RT-Thread 学习笔记(六)——串口
串口设备结构体:
struct rt_serial_device
{
struct rt_device parent;
const struct rt_uart_ops *ops;
struct serial_configure config;
void *serial_rx;
void *serial_tx;
};RTT设备结构体:
struct rt_device
{
struct rt_object parent; /**< inherit from rt_object */
enum rt_device_class_type type; /**< device type */
rt_uint16_t flag; /**< device flag */
rt_uint16_t open_flag; /**< device open flag */
rt_uint8_t ref_count; /**< reference count */
rt_uint8_t device_id; /**< 0 - 255 */
/* device call back */
rt_err_t (*rx_indicate)(rt_device_t dev, rt_size_t size);
rt_err_t (*tx_complete)(rt_device_t dev, void *buffer);
/* common device interface */
rt_err_t (*init)(rt_device_t dev);
rt_err_t (*open)(rt_device_t dev, rt_uint16_t oflag);
rt_err_t (*close)(rt_device_t dev);
rt_size_t (*read)(rt_device_t dev, rt_off_t pos, void *buffer, rt_size_t size);
rt_size_t (*write)(rt_device_t dev, rt_off_t pos, const void *buffer, rt_size_t size);
rt_err_t (*control)(rt_device_t dev, rt_uint8_t cmd, void *args);
void *user_data; /**< device private data */
};串口初始化在rt_hw_usart_init()函数:
#if defined(RT_USING_UART3)
uart = &uart3;
config.baud_rate = BAUD_RATE_115200;
serial3.ops = &stm32_uart_ops;
serial3.config = config;
NVIC_Configuration(&uart3);
/* register UART1 device */
rt_hw_serial_register(&serial3, "uart3",
RT_DEVICE_FLAG_RDWR | RT_DEVICE_FLAG_INT_RX,
uart);
#endif /* RT_USING_UART3 */rt_err_t rt_hw_serial_register(struct rt_serial_device *serial,
const char *name,
rt_uint32_t flag,
void *data)
{
struct rt_device *device;
RT_ASSERT(serial != RT_NULL);
device = &(serial->parent); //获取serial中parent成员的地址,并将地址赋值给device变量,之后操作device变量就是操作parent
device->type = RT_Device_Class_Char;
device->rx_indicate = RT_NULL;
device->tx_complete = RT_NULL;
device->init = rt_serial_init;
device->open = rt_serial_open;
device->close = rt_serial_close;
device->read = rt_serial_read;
device->write = rt_serial_write;
device->control = rt_serial_control;
device->user_data = data;
/* register a character device */
return rt_device_register(device, name, flag);
}参数1:所要注册的串口,参数类型为串口结构体
参数2:串口名
参数3:串口读写等标志位
参数4:串口私有数据
实际上,这个串口注册函数在最后return时,调用rt_device_register(),在系统注册一个字符设备,前面的操作为填充serial结构体中的parent成员。
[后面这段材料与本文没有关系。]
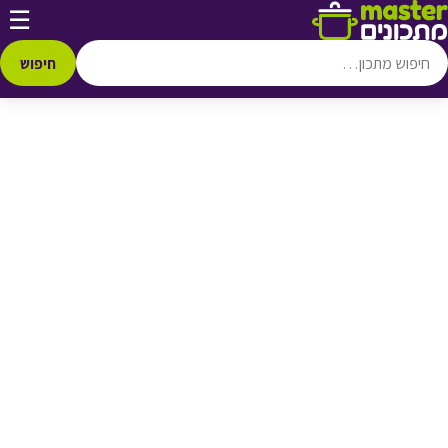
דלג לתוכן
☰
♥ הוספה
למועדפים
חיפוש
看下系统设备的注册函数rt_device_register():
rt_err_t rt_device_register(rt_device_t dev,
const char *name,
rt_uint16_t flags)
{
if (dev == RT_NULL)
{ return -RT_ERROR; }
if (rt_device_find(name) != RT_NULL) //检查系统是否有重名,若有与name相同的设备则返回错误
{ return -RT_ERROR; }
rt_object_init(&(dev->parent), RT_Object_Class_Device, name);
dev->flag = flags;
dev->ref_count = 0;
dev->open_flag = 0;
return RT_EOK;
}其参数为:
/**
* This function registers a device driver with specified name.
*
* @param dev the pointer of device driver structure
* @param name the device driver's name
* @param flags the flag of device
*
* @return the error code, RT_EOK on initialization successfully.
*/在系统设备注册函数中还是有个重要的函数:rt_object_init();
初始化对象,并将该对象添加到对象管理系统。
/**
* This function will initialize an object and add it to object system
* management.
*
* @param object the specified object to be initialized.
* @param type the object type.
* @param name the object name. In system, the object's name must be unique.
*/
void rt_object_init(struct rt_object *object,
enum rt_object_class_type type,
const char *name)
{
register rt_base_t temp;
struct rt_object_information *information;
#ifdef RT_USING_MODULE
/* get module object information */
information = (rt_module_self() != RT_NULL) ?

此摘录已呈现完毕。